Com efeito, a decisão apenas deu voz ao posicionamento de vários processualistas que foram uníssonos em reconhecer o avanço significativo da mudança legislativa para a consolidação do modelo acusatório no processo penal. Não à toa o julgado, até mesmo diante da novidade da matéria, teve o cuidado de destacar o escólio maciço da doutrina, figurando entre eles lúcidos constitucionalistas — o que revela a profundidade da questão.
A despeito de opiniões em contrário, não há qualquer sombra de dúvida sobre a melhor exegese do referido art. 212 do CPP — cuja redação, aliás, não poderia ser mais clara: inicia-se a questionar a testemunha a parte que a arrolou, abrindo-se a oportunidade para as perguntas da parte contrária (cross-examiner), seguindo-se com esclarecimentos judiciais apenas e tão-somente dos pontos obscuros.
Ao Juiz permanece a função de fiscalizar a lisura da colheita do depoimento, podendo indeferir perguntas impertinentes ou que possam exercer pressão indevida sobre a testemunha. Com isso, busca-se garantir a imparcialidade do Julgador, evitando-se, assim, uma indesejável atividade “investigativa” por parte do Estado-Juiz. No entanto, caso o Magistrado inove em seus “esclarecimentos”, aprofundando-se na tese acusatória — como, infelizmente, é fato corriqueiro no cotidiano forense —, entendemos possível a formulação de outras questões pela defesa, sob pena de nulidade.

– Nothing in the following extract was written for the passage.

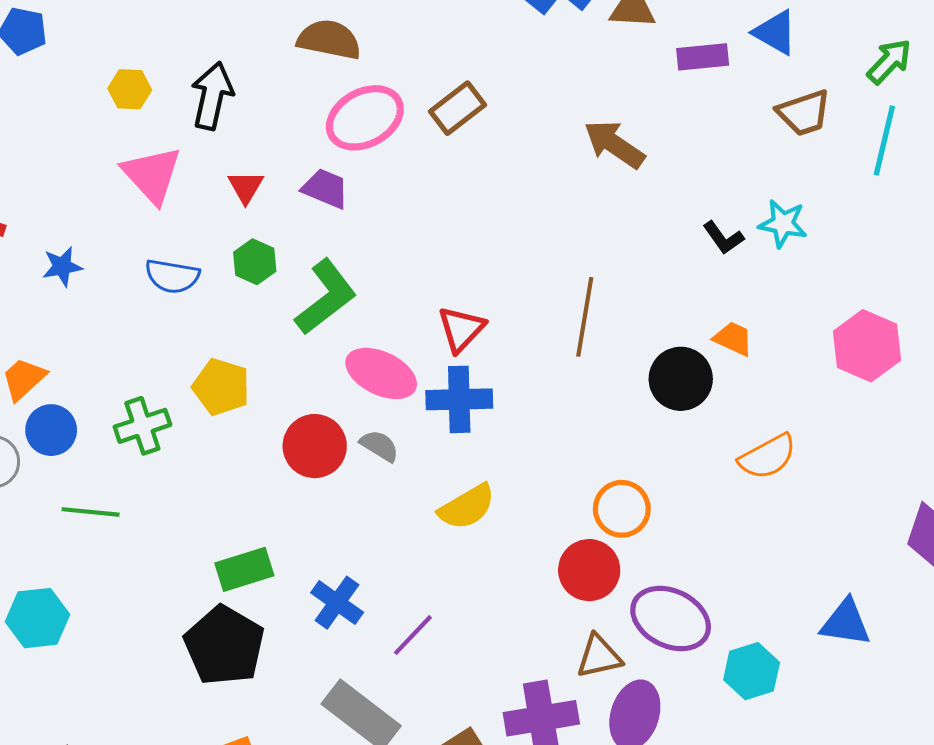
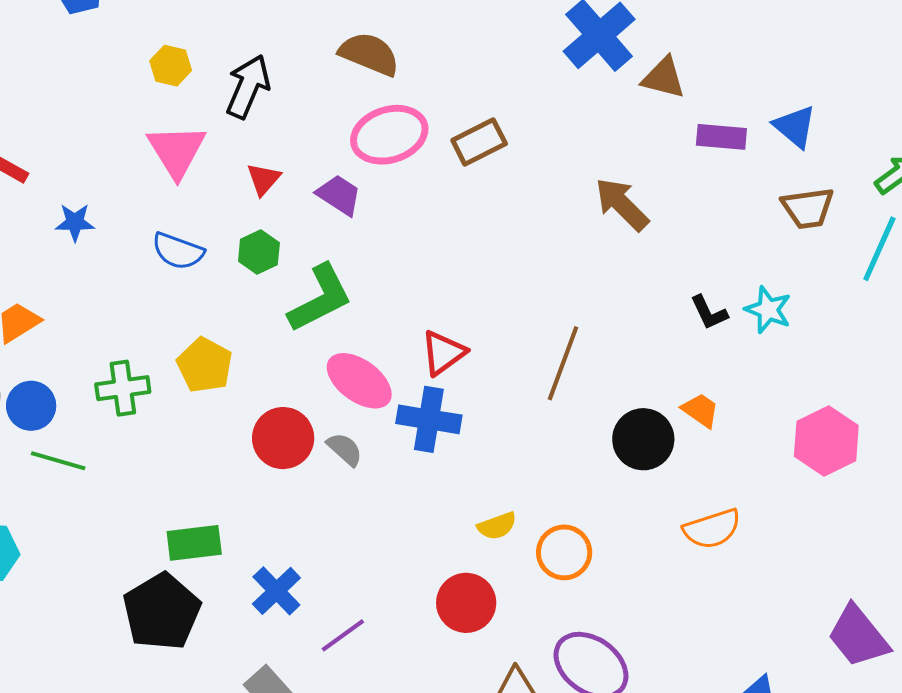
blue circle: (51, 430) -> (31, 406), moved
yellow semicircle: (467, 507) -> (497, 526), moved, size x0.7
red circle: (589, 570) -> (466, 603), moved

Um último detalhe do precedente analisado chama a atenção: trata-se de habeas corpus impetrado por Promotor de Justiça — que havia protestado contra a atitude do Juízo de origem —, com parecer do MPF pela concessão do writ, o que demonstra o grau de maturidade dessas instituições. Afinal, a luta contra o crime não pode nunca atropelar as garantias individuais.

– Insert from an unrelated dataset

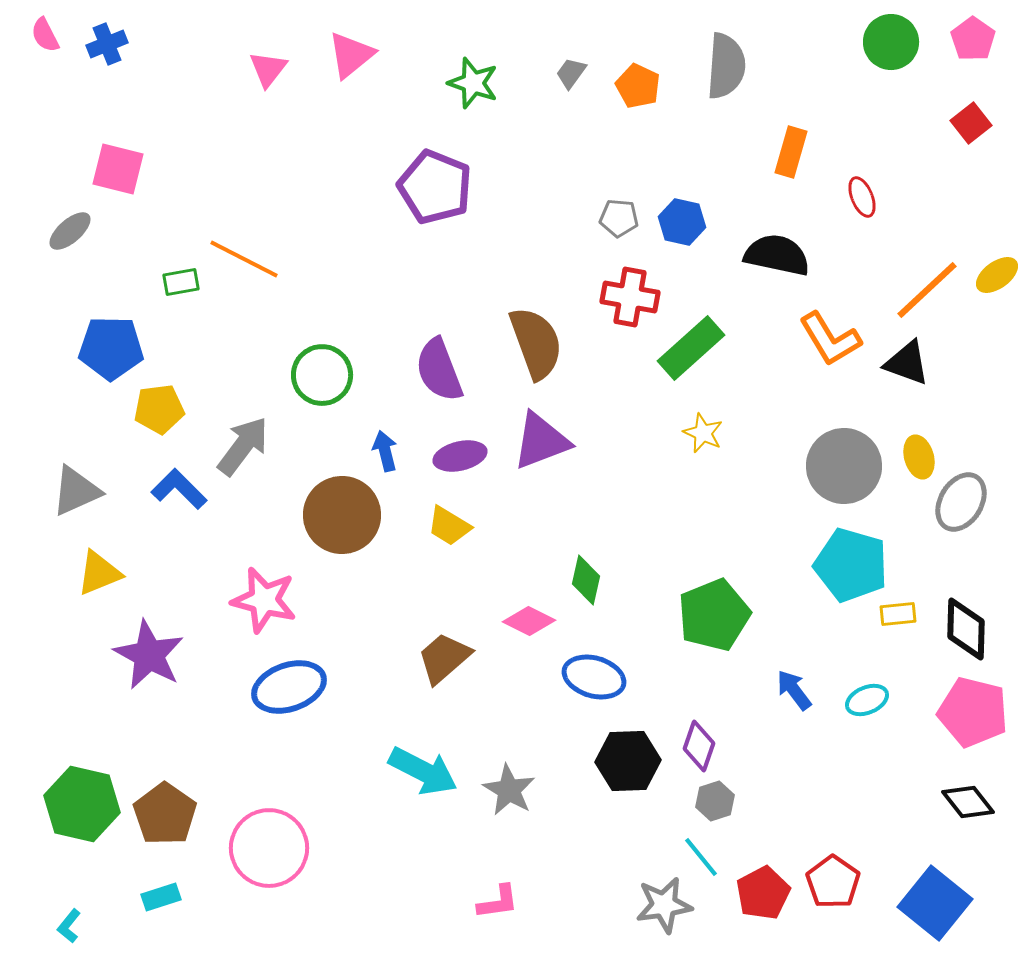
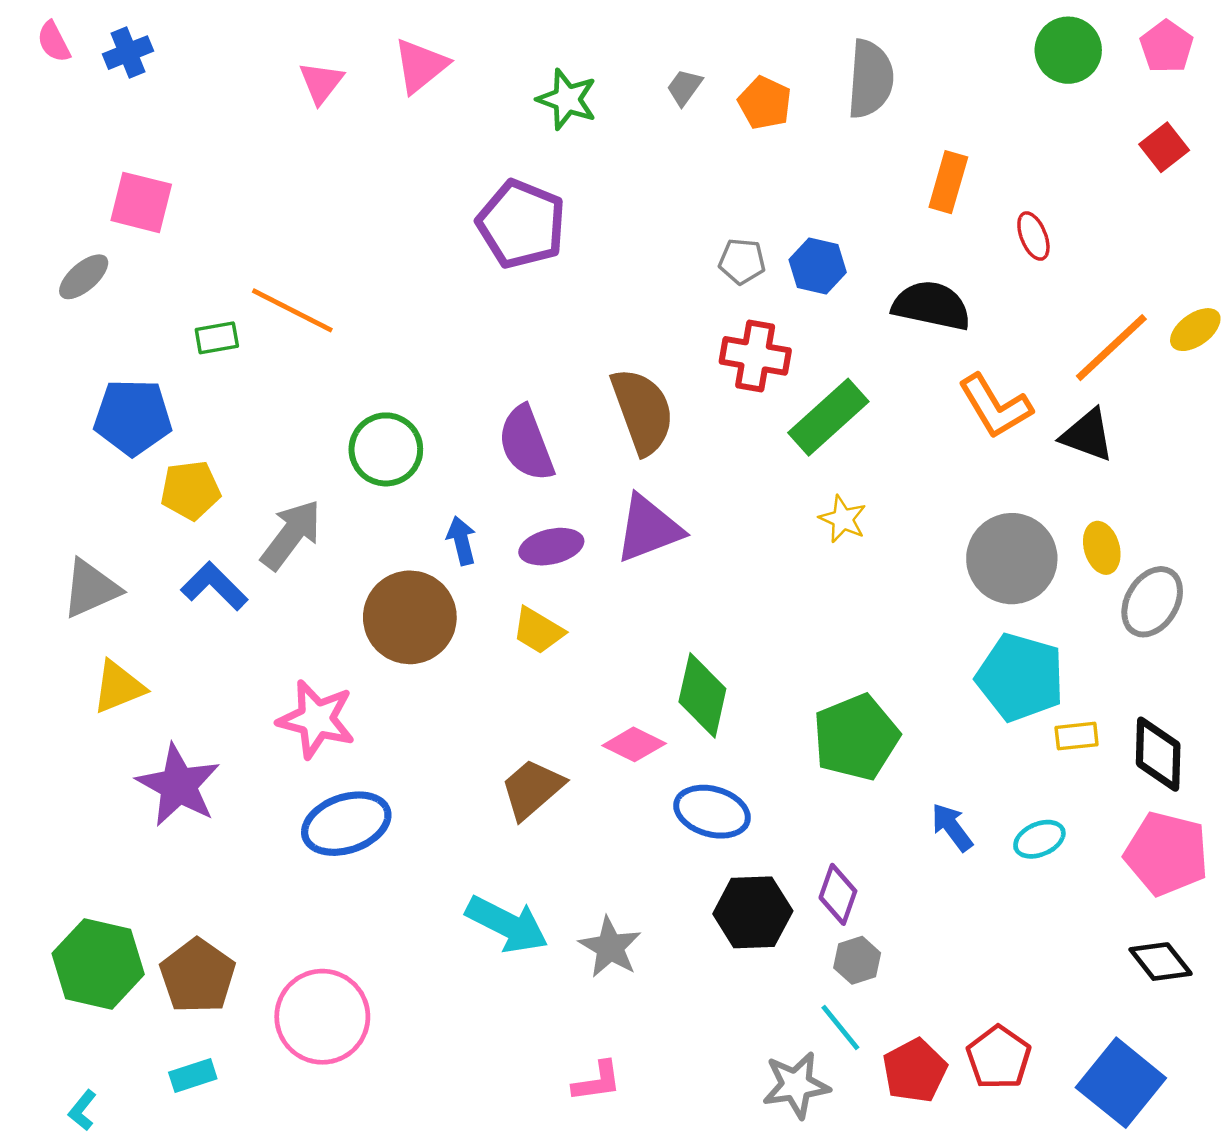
green diamond: (586, 580) -> (702, 695), size x1.4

Assim, em nosso sentir, oxalá o conteúdo desse julgado reverbere nas demais instâncias judiciais do país — até porque, o TJRS já havia decidido caso análogo no mesmo sentido, em v. acórdão também divulgado neste Boletim (n. 198, jurisprudência, p. 1257 – AP. 7002834984-3, 5.ª Câm., rel. Amilton B. de Carvalho, DJ 24.04.2009) —, sempre tendo em vista o devido processo legal e o direito ao contraditório.